BGSJ is a setting about exploring an ancient crocodile's memory palace. From that humble beginning, it has sprawled. There is a game setting under there somewhere. But presenting it has proved difficult.
The potted history of the setting is that said crocodile has been alive since the Triassic period. During its life it has roamed far and wide across oceans, seas, and freshwater systems, and created a memory palace to store its knowledge of all the things that it has seen. But it has recently gone into a period of quiescence - a long slumber in its old age.

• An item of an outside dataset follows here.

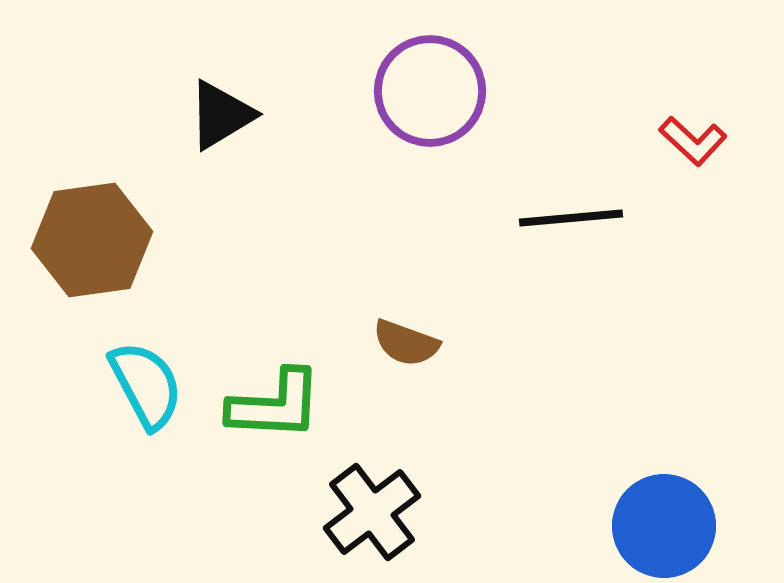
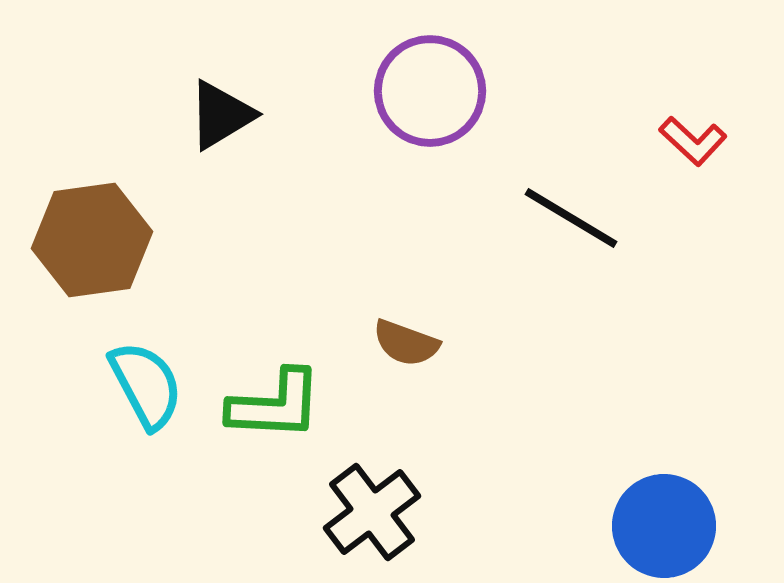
black line: rotated 36 degrees clockwise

During its sleep it slowly sifts through its memories, and dreams about its life, as it slides inexorably but glacially towards death.
Approximately 50,000 years ago the Naacals, the inhabitants of the lost continent of Mu, discovered the sleeping crocodile in a small freshwater lake (in what we now know of as New Guinea). A group of their philosopher-mages discovered a mechanism for entering its memory palace. They used this as a means of escaping an apocalypse which they were predicting, and they moved into the memory palace wholesale. There they constructed a city ("The Unremembered City", because it was the only thing in the memory palace which the crocodile did not actually remember) and used it as a base to explore. They discovered that the crocodile's "palace" is really a world: a huge ocean full of strange lands, beasts and places which the crocodile remembers - and which have slowly become warped and strange over the many millions of years which separate the actual events from the memories themselves.
The apocalypse came and caused the continent of Mu to sink beneath the sea, leaving only remnants of the original Naacal civilization behind (who went on to find civilizations in India, Egypt and Mesoamerica). But the Naacals in the crocodile's memory palace continued their exploration and colonisation of the lands they found there, and created a new civilization of their own within it.
However, since time stands still in the world of memory, these Naacals effectively became trapped in a static environment. As much as they enjoyed exploring the memory world, and constructing things within it, they eventually became bored, listless and decadent, and finally their civilization too collapsed. A few remained sleeping in The Unremembered City; others scattered across the memory world to pursue esoteric goals and lost contact with one another.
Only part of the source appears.